# ReactionAtlas: Ab origine exploration of chemical reaction networks with machine learning

> Source: <https://arxiv.org/abs/2606.30778>
> Published: 2026-07-01 04:00:00+00:00

arXiv:2606.30778v1 Announce Type: new
Abstract: Mapping a chemical reaction network, the graph of minima and transition states (TS) and the elementary reactions connecting them, is the natural language of chemistry, from catalysis to combustion to the origin of life. Constructing such a reaction network for a given chemistry has been impractical: it requires finding and characterizing tens of thousands of TS, a task for which traditional methods such as density functional theory (DFT) are typically prohibitively slow and require reactant and product as input.

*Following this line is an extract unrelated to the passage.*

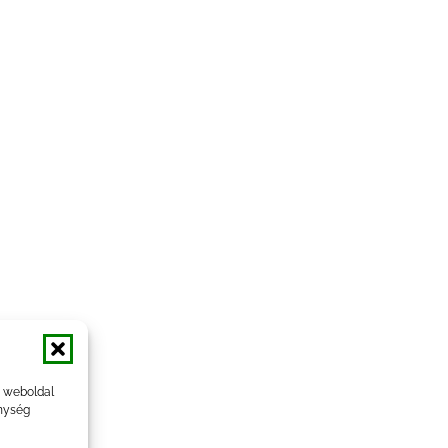
a weboldal
nység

We introduce ReactionAtlas, which builds a reaction network $\textit{ab origine}$ from a handful of seed molecules and without hand-crafted rules. Specifically, our machine-learned generative model proposes reactions from kinetically sampled candidate compounds and a DFT-trained machine learned force field (MLFF) filters them to valid TS, the resulting products of which enter the search as new seeds. Starting from eight pre-biotic seeds (CH$_2$O, H$_2$O, OH$^-$, H$_3$O$^+$, CO$_2$, H$_2$CO$_3$, HCO$_3^-$, H), ReactionAtlas discovers $\sim$47,000 reactions among $\sim$12,000 compounds. The MLFF TSs match the PBE0 references within 0.5 \r{A} RMSD in 85% of the cases and can be easily brought to the PBE0 level. Thus, ReactionAtlas maps small carbohydrate chemistry up to C$_4$H$_8$O$_4$ at unprecedented scale and accuracy, including charge and stereo information. It enables novel insights into many well-studied reaction paths, including the formose cycle, which we highlight for its centrality to the chemical origins of life. Notably, our framework also allows establishing alternative reaction pathways for formose chemistry.